Once the pictures are set aside, copy the records below exactly as they stand.

——

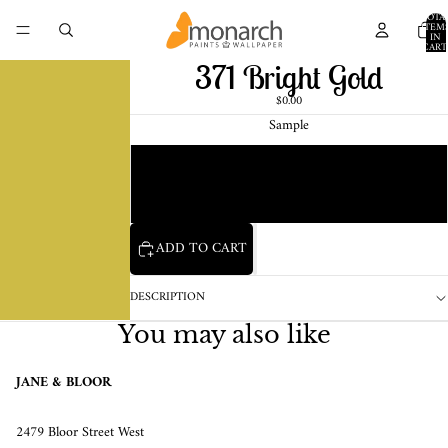
TOTA
ITEM
IN
CART
0
371 Bright Gold
$0.00
Sample
Chip
1 Pint Sample
ADD TO CART
DESCRIPTION
You may also like
JANE & BLOOR
2479 Bloor Street West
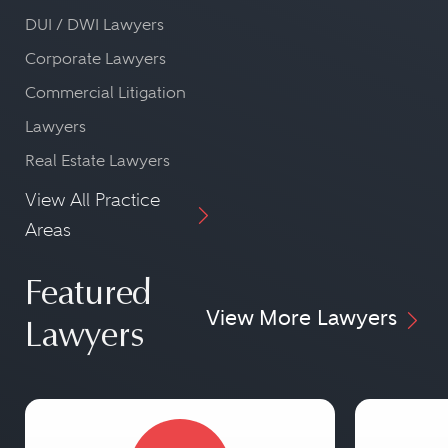
DUI / DWI Lawyers
Corporate Lawyers
Commercial Litigation
Lawyers
Real Estate Lawyers
View All Practice
Areas
Featured
View More Lawyers
Lawyers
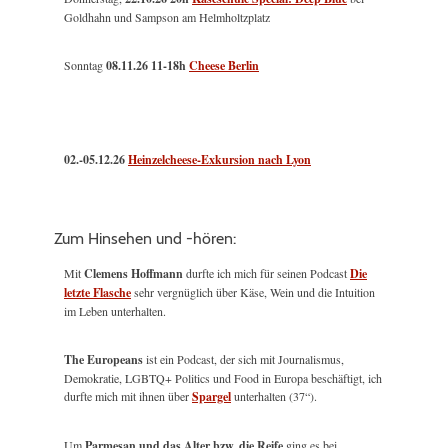
Goldhahn und Sampson am Helmholtzplatz
Sonntag
08.11.26
11-18h
Cheese Berlin
02.-05.12.26
Heinzelcheese-Exkursion nach Lyon
Zum Hinsehen und -hören:
Mit
Clemens Hoffmann
durfte ich mich für seinen Podcast
Die
letzte Flasche
sehr vergnüglich über Käse, Wein und die Intuition
im Leben unterhalten.
The Europeans
ist ein Podcast, der sich mit Journalismus,
Demokratie, LGBTQ+ Politics und Food in Europa beschäftigt, ich
durfte mich mit ihnen über
Spargel
unterhalten (37“).
Um
Parmesan und das Alter bzw. die Reife
ging es bei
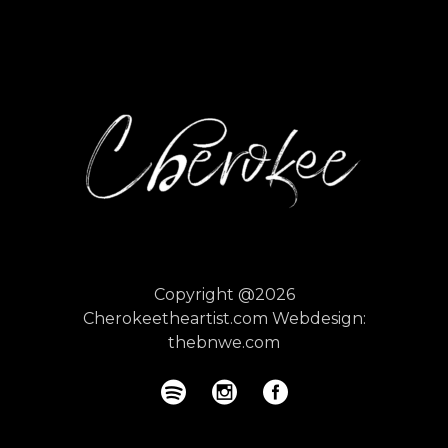
Copyright @2026
Cherokeetheartist.com
Webdesign:
thebnwe.com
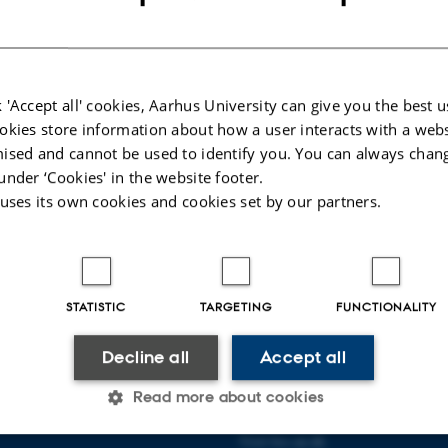
ccini
, Head of Data at Lind Capital
borg Fensman
, Head of Cross-Module Integration and Strategy at Vestas
 Data Scientist at BESTSELLER
 'Accept all' cookies, Aarhus University can give you the best u
istiansen
, Vice President at Flatpay
okies store information about how a user interacts with a webs
ilde
, Portfolio Lead at Novo Nordisk
ised and cannot be used to identify you. You can always chan
, Head of Portfolio Management & Senior Manager at Arla Foods
under ‘Cookies' in the website footer.
rlyn
, Teamlead & Senior Data Scientist at Cloud Agility
 uses its own cookies and cookies set by our partners.
026
-
Camilla Ransborg Kirkegaard
STATISTIC
TARGETING
FUNCTIONALITY
Decline all
Accept all
AARHUS BSS
Read more about cookies
Visit bss.au.dk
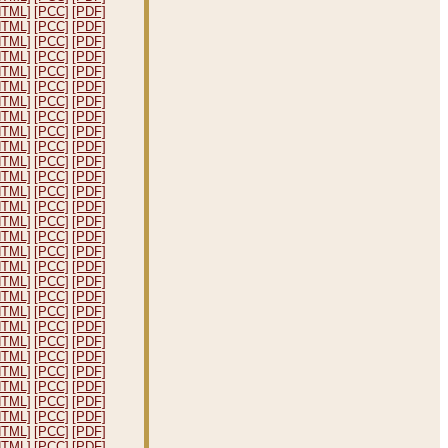
HTML]
[PCC]
[PDF]
HTML]
[PCC]
[PDF]
HTML]
[PCC]
[PDF]
HTML]
[PCC]
[PDF]
HTML]
[PCC]
[PDF]
HTML]
[PCC]
[PDF]
HTML]
[PCC]
[PDF]
HTML]
[PCC]
[PDF]
HTML]
[PCC]
[PDF]
HTML]
[PCC]
[PDF]
HTML]
[PCC]
[PDF]
HTML]
[PCC]
[PDF]
HTML]
[PCC]
[PDF]
HTML]
[PCC]
[PDF]
HTML]
[PCC]
[PDF]
HTML]
[PCC]
[PDF]
HTML]
[PCC]
[PDF]
HTML]
[PCC]
[PDF]
HTML]
[PCC]
[PDF]
HTML]
[PCC]
[PDF]
HTML]
[PCC]
[PDF]
HTML]
[PCC]
[PDF]
HTML]
[PCC]
[PDF]
HTML]
[PCC]
[PDF]
HTML]
[PCC]
[PDF]
HTML]
[PCC]
[PDF]
HTML]
[PCC]
[PDF]
HTML]
[PCC]
[PDF]
HTML]
[PCC]
[PDF]
HTML]
[PCC]
[PDF]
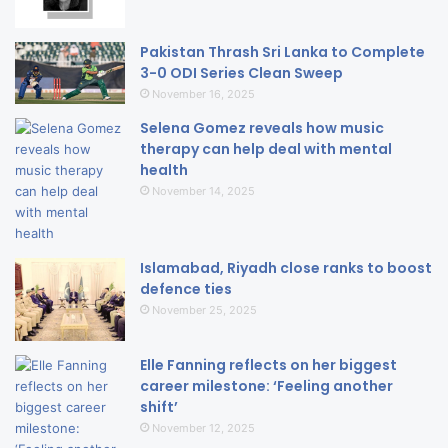
Pakistan Thrash Sri Lanka to Complete
3-0 ODI Series Clean Sweep
November 16, 2025
Selena Gomez reveals how music
therapy can help deal with mental
health
November 14, 2025
Islamabad, Riyadh close ranks to boost
defence ties
November 25, 2025
Elle Fanning reflects on her biggest
career milestone: ‘Feeling another
shift’
November 12, 2025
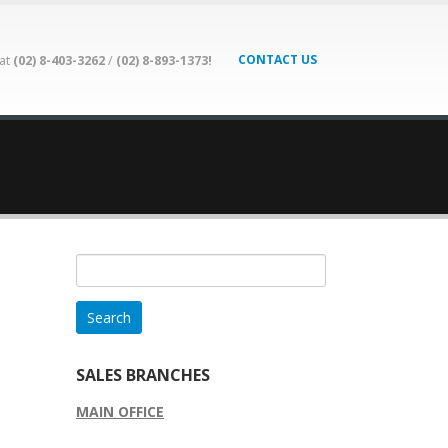
CONTACT US
 at
(02) 8-403-3262
/
(02) 8-893-1373!
Search
for:
SALES BRANCHES
MAIN OFFICE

——

■ RESULT OF THIS TASK
TOTA
ITEM
IN
CART
0
371 Bright Gold
$0.00
Sample
Chip
1 Pint Sample
ADD TO CART
DESCRIPTION
You may also like
JANE & BLOOR
2479 Bloor Street West
DUI / DWI Lawyers
Corporate Lawyers
Commercial Litigation
Lawyers
Real Estate Lawyers
View All Practice
Areas
Featured
View More Lawyers
Lawyers
Goldhahn und Sampson am Helmholtzplatz
Sonntag
08.11.26
11-18h
Cheese Berlin
02.-05.12.26
Heinzelcheese-Exkursion nach Lyon
Zum Hinsehen und -hören:
Mit
Clemens Hoffmann
durfte ich mich für seinen Podcast
Die
letzte Flasche
sehr vergnüglich über Käse, Wein und die Intuition
im Leben unterhalten.
The Europeans
ist ein Podcast, der sich mit Journalismus,
Demokratie, LGBTQ+ Politics und Food in Europa beschäftigt, ich
durfte mich mit ihnen über
Spargel
unterhalten (37“).
Um
Parmesan und das Alter bzw. die Reife
ging es bei
Copyright @2026
Cherokeetheartist.com
Webdesign:
thebnwe.com
ccini
, Head of Data at Lind Capital
borg Fensman
, Head of Cross-Module Integration and Strategy at Vestas
 Data Scientist at BESTSELLER
 'Accept all' cookies, Aarhus University can give you the best u
istiansen
, Vice President at Flatpay
okies store information about how a user interacts with a webs
ilde
, Portfolio Lead at Novo Nordisk
ised and cannot be used to identify you. You can always chan
, Head of Portfolio Management & Senior Manager at Arla Foods
under ‘Cookies' in the website footer.
rlyn
, Teamlead & Senior Data Scientist at Cloud Agility
 uses its own cookies and cookies set by our partners.
026
-
Camilla Ransborg Kirkegaard
STATISTIC
TARGETING
FUNCTIONALITY
Decline all
Accept all
AARHUS BSS
Read more about cookies
Visit bss.au.dk
HTML]
[PCC]
[PDF]
HTML]
[PCC]
[PDF]
HTML]
[PCC]
[PDF]
HTML]
[PCC]
[PDF]
HTML]
[PCC]
[PDF]
HTML]
[PCC]
[PDF]
HTML]
[PCC]
[PDF]
HTML]
[PCC]
[PDF]
HTML]
[PCC]
[PDF]
HTML]
[PCC]
[PDF]
HTML]
[PCC]
[PDF]
HTML]
[PCC]
[PDF]
HTML]
[PCC]
[PDF]
HTML]
[PCC]
[PDF]
HTML]
[PCC]
[PDF]
HTML]
[PCC]
[PDF]
HTML]
[PCC]
[PDF]
HTML]
[PCC]
[PDF]
HTML]
[PCC]
[PDF]
HTML]
[PCC]
[PDF]
HTML]
[PCC]
[PDF]
HTML]
[PCC]
[PDF]
HTML]
[PCC]
[PDF]
HTML]
[PCC]
[PDF]
HTML]
[PCC]
[PDF]
HTML]
[PCC]
[PDF]
HTML]
[PCC]
[PDF]
HTML]
[PCC]
[PDF]
HTML]
[PCC]
[PDF]
HTML]
[PCC]
[PDF]
Pakistan Thrash Sri Lanka to Complete
3-0 ODI Series Clean Sweep
November 16, 2025
Selena Gomez reveals how music
therapy can help deal with mental
health
November 14, 2025
Islamabad, Riyadh close ranks to boost
defence ties
November 25, 2025
Elle Fanning reflects on her biggest
career milestone: ‘Feeling another
shift’
November 12, 2025
CONTACT US
 at
(02) 8-403-3262
/
(02) 8-893-1373!
Search
for:
SALES BRANCHES
MAIN OFFICE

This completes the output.